# Dado with router



## GrahamIreland (17 May 2017)

Hi just checking I'm going in right direction here with router.

I'm pushing left to right and router has guide/jig riding against its left side..

Is that correct?


----------



## sunnybob (17 May 2017)

if in doubt, look at the blade on the cutter, without power to the machine check that it is facing into the wood when the router is spinning, and not slapping backwards.
But the rules are,
using a table router with the wood in front of the bit, push right to left.
using the table router but with the wood behind the bit (cutting inside of an object) push left to right.

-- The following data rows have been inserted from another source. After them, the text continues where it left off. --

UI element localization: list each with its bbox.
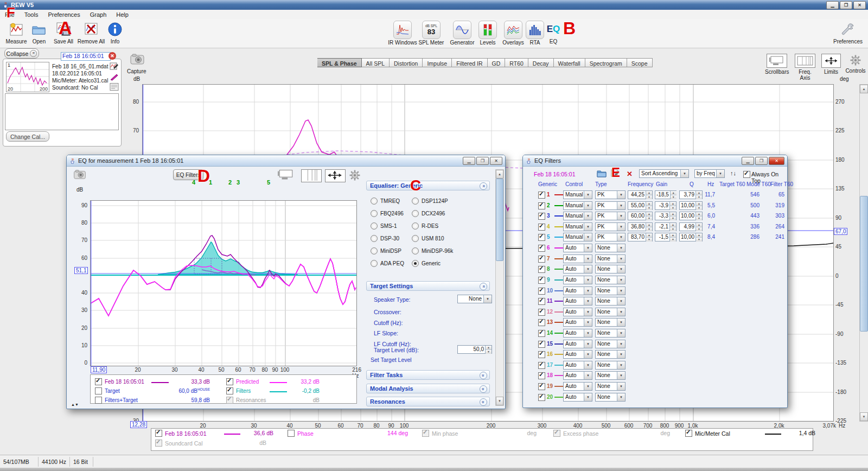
set-target-level-link[interactable]: Set Target Level: [371, 357, 412, 363]
notes-icon[interactable]: [110, 83, 119, 91]
menu-item[interactable]: Graph: [85, 10, 112, 19]
graph-tab[interactable]: SPL & Phase: [317, 58, 362, 67]
spinner-arrows-icon[interactable]: ▲▼: [646, 223, 652, 231]
eq-controls-gear-icon[interactable]: [349, 169, 362, 181]
speaker-type-dropdown[interactable]: None▼: [457, 295, 492, 303]
overlays-button[interactable]: Overlays: [499, 21, 527, 46]
trace-color-pencil-icon[interactable]: [110, 73, 119, 81]
filter-control-dropdown[interactable]: Auto▼: [563, 254, 592, 263]
graph-tab[interactable]: Decay: [528, 58, 554, 67]
filter-enable-checkbox[interactable]: [538, 298, 545, 305]
filter-type-dropdown[interactable]: None▼: [595, 276, 626, 284]
collapse-panel-chevron-icon[interactable]: «: [480, 283, 487, 290]
collapsed-panel-header[interactable]: Modal Analysis «: [366, 384, 490, 393]
filter-control-dropdown[interactable]: Auto▼: [563, 361, 592, 370]
collapse-sidebar-button[interactable]: Collapse «: [4, 48, 39, 59]
change-cal-button[interactable]: Change Cal...: [6, 131, 49, 142]
equaliser-panel-header[interactable]: Equaliser: Generic «: [366, 181, 490, 190]
graph-tab[interactable]: RT60: [505, 58, 528, 67]
legend-checkbox[interactable]: [95, 397, 102, 404]
equaliser-radio-option[interactable]: USM 810: [412, 235, 488, 242]
graph-tab[interactable]: Filtered IR: [452, 58, 487, 67]
filter-enable-checkbox[interactable]: [538, 277, 545, 284]
sort-dropdown[interactable]: Sort Ascending▼: [639, 169, 689, 178]
filter-type-dropdown[interactable]: None▼: [595, 361, 626, 370]
menu-item[interactable]: Help: [111, 10, 133, 19]
graph-tab[interactable]: All SPL: [362, 58, 390, 67]
filter-gain-spinner[interactable]: -3,9▲▼: [655, 201, 676, 210]
equaliser-radio-option[interactable]: TMREQ: [371, 198, 412, 205]
filter-type-dropdown[interactable]: None▼: [595, 244, 626, 252]
ir-windows-button[interactable]: IR Windows: [387, 21, 418, 46]
filter-type-dropdown[interactable]: None▼: [595, 340, 626, 348]
spinner-arrows-icon[interactable]: ▲▼: [669, 223, 676, 231]
edit-notes-icon[interactable]: [110, 62, 119, 70]
filter-enable-checkbox[interactable]: [538, 341, 545, 348]
measurement-close-button[interactable]: ✕: [108, 52, 116, 60]
filter-type-dropdown[interactable]: None▼: [595, 254, 626, 263]
filter-control-dropdown[interactable]: Manual▼: [563, 190, 592, 199]
filter-type-dropdown[interactable]: None▼: [595, 393, 626, 402]
equaliser-radio-option[interactable]: FBQ2496: [371, 210, 412, 217]
filter-type-dropdown[interactable]: PK▼: [595, 222, 626, 231]
equaliser-radio-option[interactable]: ADA PEQ: [371, 260, 412, 267]
filter-type-dropdown[interactable]: PK▼: [595, 212, 626, 220]
collapsed-panel-header[interactable]: Resonances «: [366, 397, 490, 406]
filter-type-dropdown[interactable]: None▼: [595, 350, 626, 359]
filter-type-dropdown[interactable]: None▼: [595, 265, 626, 273]
filter-type-dropdown[interactable]: None▼: [595, 297, 626, 305]
equaliser-radio-option[interactable]: DSP1124P: [412, 198, 488, 205]
filter-control-dropdown[interactable]: Manual▼: [563, 222, 592, 231]
filter-frequency-spinner[interactable]: 36,80▲▼: [628, 222, 653, 231]
spinner-arrows-icon[interactable]: ▲▼: [670, 191, 676, 199]
filter-control-dropdown[interactable]: Auto▼: [563, 297, 592, 305]
sort-direction-icon[interactable]: ↑↓: [730, 170, 736, 176]
scroll-thumb[interactable]: [860, 196, 868, 332]
measurement-name-input[interactable]: Feb 18 16:05:01: [61, 52, 111, 61]
filter-enable-checkbox[interactable]: [538, 256, 545, 263]
scroll-down-arrow[interactable]: ▼: [496, 397, 503, 405]
eq-limits-icon[interactable]: [325, 169, 346, 182]
filter-enable-checkbox[interactable]: [538, 266, 545, 273]
maximize-button[interactable]: ❐: [476, 157, 489, 165]
maximize-button[interactable]: ❐: [755, 157, 768, 165]
target-level-spinner[interactable]: 50,0 ▲▼: [457, 345, 492, 354]
spinner-arrows-icon[interactable]: ▲▼: [485, 346, 492, 353]
legend-checkbox[interactable]: [226, 378, 233, 385]
legend-checkbox[interactable]: [155, 430, 162, 437]
filter-gain-spinner[interactable]: -2,1▲▼: [655, 222, 676, 231]
save-filters-button[interactable]: [597, 169, 607, 177]
close-button[interactable]: ✕: [769, 157, 784, 165]
filter-type-dropdown[interactable]: None▼: [595, 382, 626, 391]
filter-type-dropdown[interactable]: None▼: [595, 329, 626, 338]
legend-checkbox[interactable]: [422, 430, 429, 437]
filter-enable-checkbox[interactable]: [538, 309, 545, 316]
preferences-button[interactable]: Preferences: [831, 21, 865, 44]
filter-frequency-spinner[interactable]: 60,00▲▼: [628, 212, 653, 220]
spinner-arrows-icon[interactable]: ▲▼: [669, 212, 676, 220]
scroll-up-arrow[interactable]: ▲: [860, 85, 868, 93]
filter-control-dropdown[interactable]: Auto▼: [563, 350, 592, 359]
menu-item[interactable]: Tools: [20, 10, 43, 19]
filter-type-dropdown[interactable]: PK▼: [595, 201, 626, 210]
scrollbars-toggle-button[interactable]: Scrollbars: [765, 54, 789, 75]
expand-panel-chevron-icon[interactable]: «: [480, 398, 487, 406]
filter-number-marker[interactable]: 3: [237, 179, 240, 186]
equaliser-radio-option[interactable]: MiniDSP-96k: [412, 247, 488, 254]
expand-panel-chevron-icon[interactable]: «: [480, 372, 487, 379]
filter-control-dropdown[interactable]: Auto▼: [563, 329, 592, 338]
equaliser-radio-option[interactable]: MiniDSP: [371, 247, 412, 254]
filter-enable-checkbox[interactable]: [538, 330, 545, 337]
spinner-arrows-icon[interactable]: ▲▼: [646, 212, 652, 220]
filter-frequency-spinner[interactable]: 55,00▲▼: [628, 201, 653, 210]
filter-number-marker[interactable]: 5: [267, 179, 270, 186]
generator-button[interactable]: Generator: [448, 21, 476, 46]
legend-splitter-handle[interactable]: ▲▼: [71, 403, 79, 406]
close-button[interactable]: ✕: [490, 157, 502, 165]
freq-axis-button[interactable]: Freq. Axis: [793, 54, 817, 81]
filter-enable-checkbox[interactable]: [538, 394, 545, 401]
spinner-arrows-icon[interactable]: ▲▼: [646, 202, 652, 209]
equaliser-radio-option[interactable]: DCX2496: [412, 210, 488, 217]
levels-button[interactable]: Levels: [475, 21, 500, 46]
graph-tab[interactable]: Distortion: [390, 58, 423, 67]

Hand held router; reverse the above.


----------



## GrahamIreland (17 May 2017)

Ok thanks, I'm a bit of a simpleton.

Will take me a while to work that out!

I'm this case here with a handheld, do I run clockwise or counter clockwise cutting this 50mm dado?


----------



## transatlantic (17 May 2017)

Pictures say a 1037 words. So for your particular case, it would be the direction inside the frame


----------



## GrahamIreland (17 May 2017)

Perfect thanks.


----------



## GrahamIreland (17 May 2017)

Now if someone could tell me how to get this shagging router back in its box!!!


----------



## transatlantic (17 May 2017)

I'm guessing by the handle, it's possibly an Erbauer? .. man - that thing comes in a HUGE box. Personally, as a hobbyist and not a trades person, I throw out the boxes that come with my tools as they take up far too much space and are generally annoying (unless it's a Bosch or something decent, those go in the loft). I like all my power tools on an easily accessable shelf.


----------



## paulrockliffe (17 May 2017)

Sounds like it could be a Trend, I borrowed one once and couldn't get it in the box. It goes in at a funny angle, not obvious from the shape of the cut outs for the box.

I also bin off boxes and put things in a drawer*

*A big pile where the drawers will go eventually.


----------



## LancsRick (22 May 2017)

My MV12 is the worst tool I've ever owned for getting it back in the carry box. Thankfully it's a good router!


----------